Стоит подняться к себе, как силы покидают меня. Опускаюсь на край кровати и долго смотрю в одну точку. В голове царит хаос, на душе пусто. С одной стороны, чувствую облегчение, что объяснение позади, с другой — не представляю, как разрешить ситуацию, не причинив боль близким мне людям.

Из транса меня выводит слабый звук телефона, доносящийся из рюкзака. Достаю трубку и, едва взглянув на экран, прикладываю к уху:

— Как все прошло? — спрашивает Даня. Кажется, что он совершенно спокоен, но я чувствую, что за нарочитой уверенностью кроется беспокойство.

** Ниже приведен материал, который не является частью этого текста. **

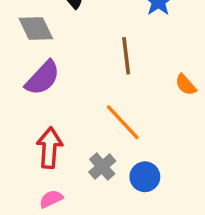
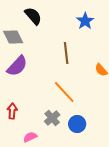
red arrow: (49, 148) -> (12, 111), moved, size x0.7
pink semicircle: (51, 199) -> (30, 137), moved

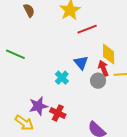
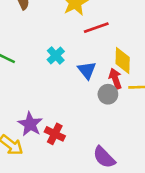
cyan cross: (62, 78) -> (56, 55), moved
purple star: (38, 106) -> (30, 124), turned -30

— Плохо, как я и ожидала, — со вздохом отвечаю я.

— Давай я приеду, — предлагает он. — Поговорю с ним.

— Не самая лучшая идея, — возражаю я. — Сейчас точно нет. Пусть он остынет.

— Приедешь домой?

Дом. От этого слова сердце томительно сжимается. Он называет нашим домом свою квартиру. Странным образом, я тоже чувствую себя там дома больше, чем в этой комнате.

— Сегодня побуду у родителей, — говорю я. — Завтра увидимся, ладно?

Когда я заканчиваю разговор, в комнату без стука входит отец. Его неподвижное лицо похоже на восковую маску, и от нехорошего предчувствия у меня болезненно щемит сердце.

— Больше ты его не увидишь, — говорит он безапелляционно. — Будешь ездить на учебу и обратно с охраной. С сегодняшнего дня встречи по вечерам тебе строго запрещены.

В замешательстве смотрю на отца, не в силах поверить в то, что он только что произнес. С усилием заставляю себя избавиться от гнетущего чувства обиды и разочарования, и твердо произношу:

— Ты забываешь, что я уже совершеннолетняя. Ты не можешь приказывать мне.

— Могу и буду! Ты моя дочь, — его холодный чужой взгляд на мгновение лишает меня способности дышать.

— Но я не твоя собственность! Пап, как ты не понимаешь, что этим ты ничего не добьешься, — произношу уже тише, в надежде достучаться до него. — Я люблю Даню, слышишь?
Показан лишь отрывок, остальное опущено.